Should Senator Conroy’s proposed ISP filtering come to fruition, it concentrates extraordinary powers on whoever is to actually run it. It allows the surveillance of the Internet activities of Kevin Rudd’s children, the journalists at News Limited, or the government’s perceived political opponents (or its own members), or of anyone.
At will. Without cause. Without warrant. Without oversight.
Whether or not you agree with the filtering plan’s goals, this one thing should give you pause: your web-browsing history, and the web-browsing history of every Australian is available to some as-yet-unknown party, from the moment mandatory ISP filtering is switched on.
Sure, the contractor who provides the filtering service, and who maintains the systems will doubtless have all sorts of NDAs.
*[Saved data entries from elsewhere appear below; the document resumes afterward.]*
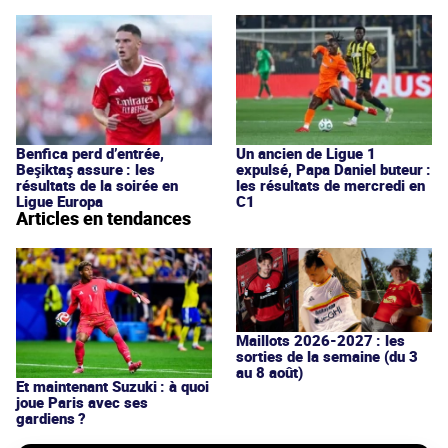
Benfica perd d’entrée,
Un ancien de Ligue 1
Beşiktaş assure : les
expulsé, Papa Daniel buteur :
résultats de la soirée en
les résultats de mercredi en
Ligue Europa
C1
Articles en tendances
Maillots 2026-2027 : les
sorties de la semaine (du 3
au 8 août)
Et maintenant Suzuki : à quoi
joue Paris avec ses
gardiens ?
But if someone in Rudd’s family browses porn from The Lodge, for example, then there’s considerable potential for leverage and extortion, because the contractor could obtain that data at will, even if government officials themselves could not, by law, obtain it.
Because filtering systems are logged. Filtering providers are, in fact, very keen on logging. Whether a request is blocked or allowed, the fact of it is recorded. Filtering providers use it to assess how well the system is performing. Individual user addresses are at times monitored from the logs, and some of that data is processed by humans to identify new things that should be blocked, or to see how people are attempting to defeat the filtering.
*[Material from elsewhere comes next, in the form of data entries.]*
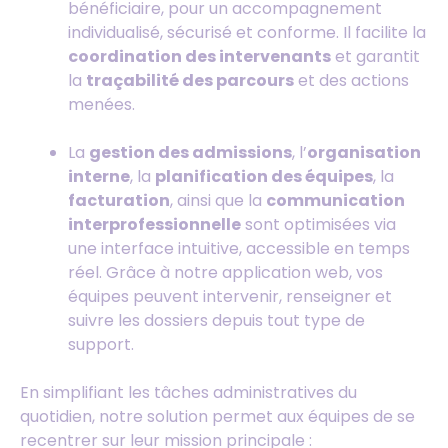
bénéficiaire, pour un accompagnement
individualisé, sécurisé et conforme. Il facilite la
coordination des intervenants
et garantit
la
traçabilité des parcours
et des actions
menées.
La
gestion des admissions
, l’
organisation
interne
, la
planification des équipes
, la
facturation
, ainsi que la
communication
interprofessionnelle
sont optimisées via
une interface intuitive, accessible en temps
réel. Grâce à notre application web, vos
équipes peuvent intervenir, renseigner et
suivre les dossiers depuis tout type de
support.
En simplifiant les tâches administratives du
quotidien, notre solution permet aux équipes de se
recentrer sur leur mission principale :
Whoever is providing and controlling the filtering gains unprecedented political power. Want to know what the journalists at a particular newspaper are up to? Scan the logs for their network addresses and check out what they’re reading on the Web. Ditto for other politicians. Or for anyone of interest, from parliamentarians to cleaners.
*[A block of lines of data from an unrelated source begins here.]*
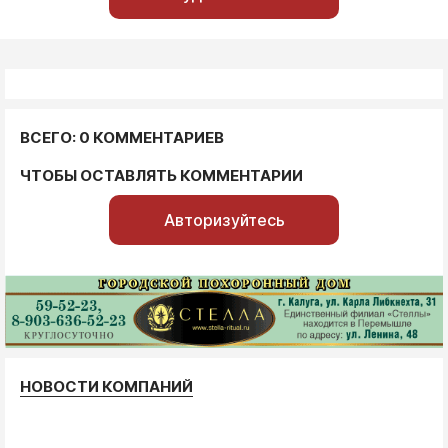
ВСЕГО: 0 КОММЕНТАРИЕВ
ЧТОБЫ ОСТАВЛЯТЬ КОММЕНТАРИИ
Авторизуйтесь
НОВОСТИ КОМПАНИЙ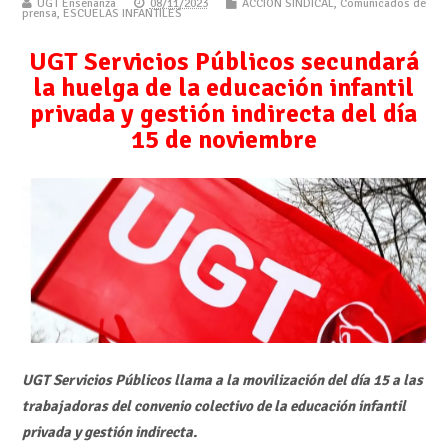
UGT Enseñanza
08/11/2023
ACCIÓN SINDICAL
,
Comunicados de
prensa
,
ESCUELAS INFANTILES
UGT Servicios Públicos secundará
la huelga de la educación infantil
privada y gestión indirecta del día
15 de noviembre
UGT Servicios Públicos llama a la movilización del día 15 a las
trabajadoras del convenio colectivo de la educación infantil
privada y gestión indirecta.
The potential for abuse here is absolutely appalling.
All you have is the word of people that these secrets won’t leak or be abused. Won’t they? The preliminary filter lists have already leaked, and contain quite a number of things that are far beyond what we’ve been told would be there. Our trust has already been violated even during the trial phase.
It’s only a matter of time before someone uses this data for their personal or political advantage.
And we, as a nation, are making it all too easy for that to happen.